In short: MinerU‑Diffusion treats OCR like reconstructing a page from its image, filling in many parts at once and checking its confidence along the way. It’s faster, stays accurate, and relies more on what it sees than what it predicts, especially for tricky layouts and long documents.

Knowledge Gaps

Knowledge gaps, limitations, and open questions

Below is a consolidated list of what remains missing, uncertain, or unexplored in the paper, framed as concrete, actionable gaps for future research:

  • Generalization beyond high-resource languages
    • No evaluation on low-resource scripts/languages (e.g., Arabic, Devanagari, Thai, RTL, vertical text). Assess recognition quality, tokenization choices (char vs BPE), and layout markers across diverse scripts.
    • Unclear robustness to mixed-language pages and code-switching.

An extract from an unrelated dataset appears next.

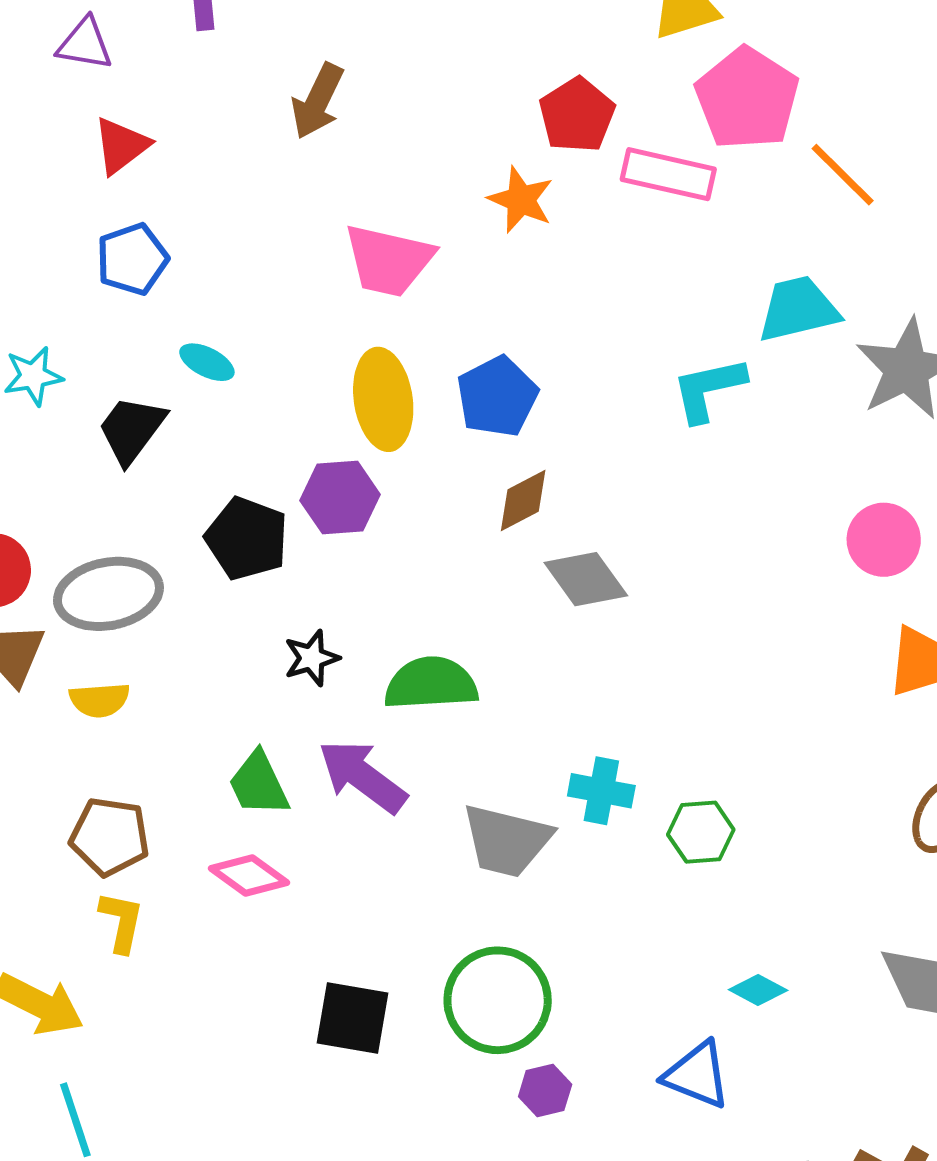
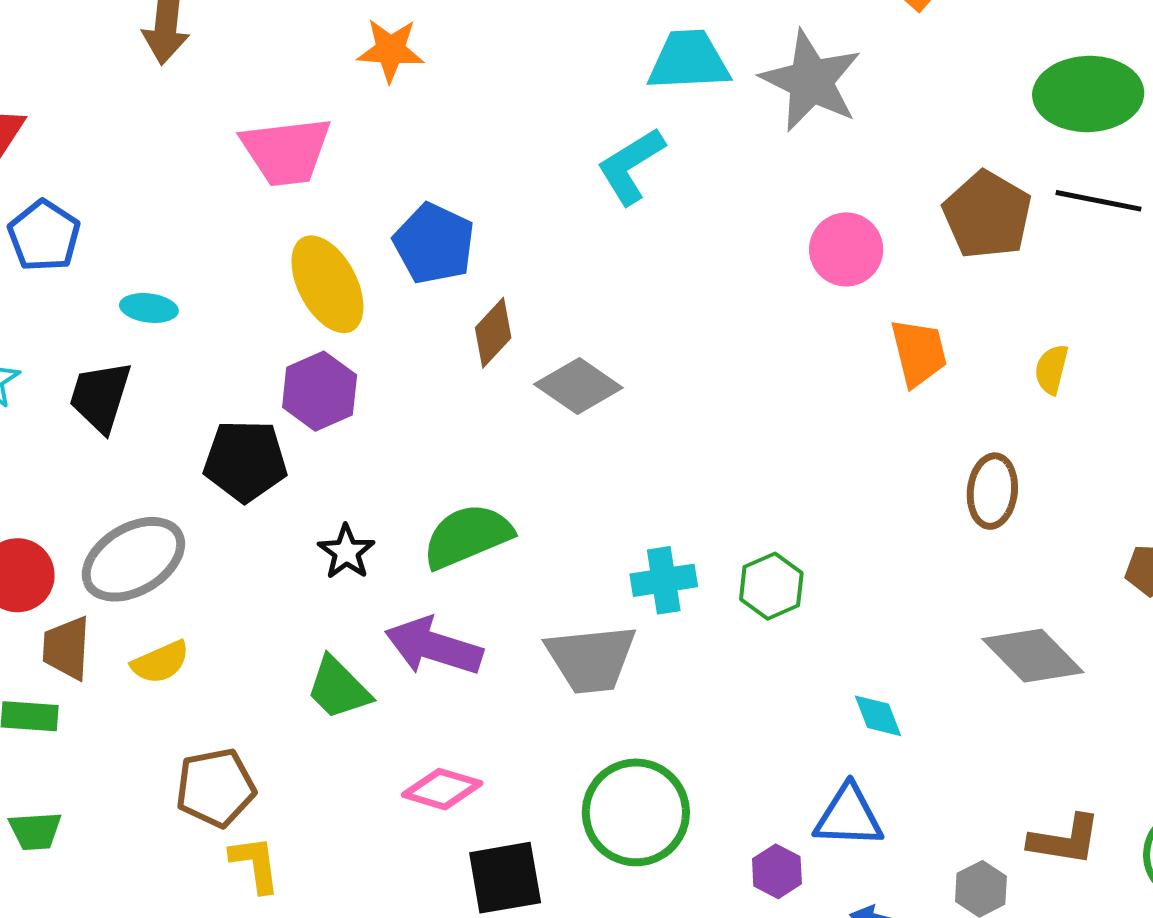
cyan trapezoid: (798, 309) -> (689, 60), turned 30
pink diamond: (249, 876) -> (442, 789), moved
cyan diamond: (758, 990) -> (878, 716), turned 60
purple hexagon: (545, 1091) -> (777, 871), moved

  • Robustness to real-world imaging conditions
    • No tests under common degradations (blur, compression, low contrast, skew, rotation, perspective warping, shadows/occlusion, bleed-through in scans, camera-captured docs). Establish stress tests and quantify diffusion vs AR resilience.

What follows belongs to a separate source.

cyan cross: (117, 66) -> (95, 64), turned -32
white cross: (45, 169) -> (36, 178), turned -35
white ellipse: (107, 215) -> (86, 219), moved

    • Lack of evaluation on historical/documents with non-standard fonts, noisy backgrounds, stamps, watermarks, or annotations.
  • Layout understanding as a bottleneck
    • Large w/o GT vs w/ GT layout gap indicates layout detection/reading order remains limiting. Need integrated or joint layout-visual diffusion modules, explicit 2D layout priors, or multi-task training to close the gap.

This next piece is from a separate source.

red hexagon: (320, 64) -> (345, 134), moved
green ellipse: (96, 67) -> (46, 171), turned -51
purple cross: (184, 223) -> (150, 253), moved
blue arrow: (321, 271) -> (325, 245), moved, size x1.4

    • Reading order accuracy trails strong AR baselines; investigate diffusion-aware reading order modeling and evaluation beyond page-level (e.g., multi-column, rotated text, footnotes, marginalia).
  • Sequence serialization and 2D structure modeling
    • Despite arguing serialization is an artifact, the method still decodes a 1D sequence. Explore 2D diffusion over grids/graphs that align with spatial layout, or hybrid 1D–2D decoders with explicit structure constraints.
    • Examine whether block boundaries align with natural 2D regions; investigate layout-aware or adaptive block partitioning rather than fixed-length blocks.
  • Block-wise diffusion design choices
    • Block-size selection is fixed (32) without systematic study. Derive scaling laws for block size vs accuracy/latency/memory and propose adaptive block sizing driven by uncertainty or layout.
    • The autoregressive dependency across blocks reintroduces causal bias; quantify how this affects global coherence, cross-region dependencies, and long-range consistency.
  • Confidence thresholding and calibration
    • Speed–accuracy control relies on a confidence threshold, but token confidence calibration is unexamined. Assess calibration (e.g., ECE) and explore temperature scaling, focal losses, or Bayesian heads to improve threshold reliability.
    • Define stopping criteria and failure handling when many tokens remain low-confidence; analyze convergence guarantees and worst-case behaviors.
  • Diffusion schedule and objective choices
    • The paper does not ablate corruption schedules, number of denoising steps, noise types, or continuous vs discrete diffusion variants. Systematically evaluate how these choices impact stability, repetition, and long-sequence performance.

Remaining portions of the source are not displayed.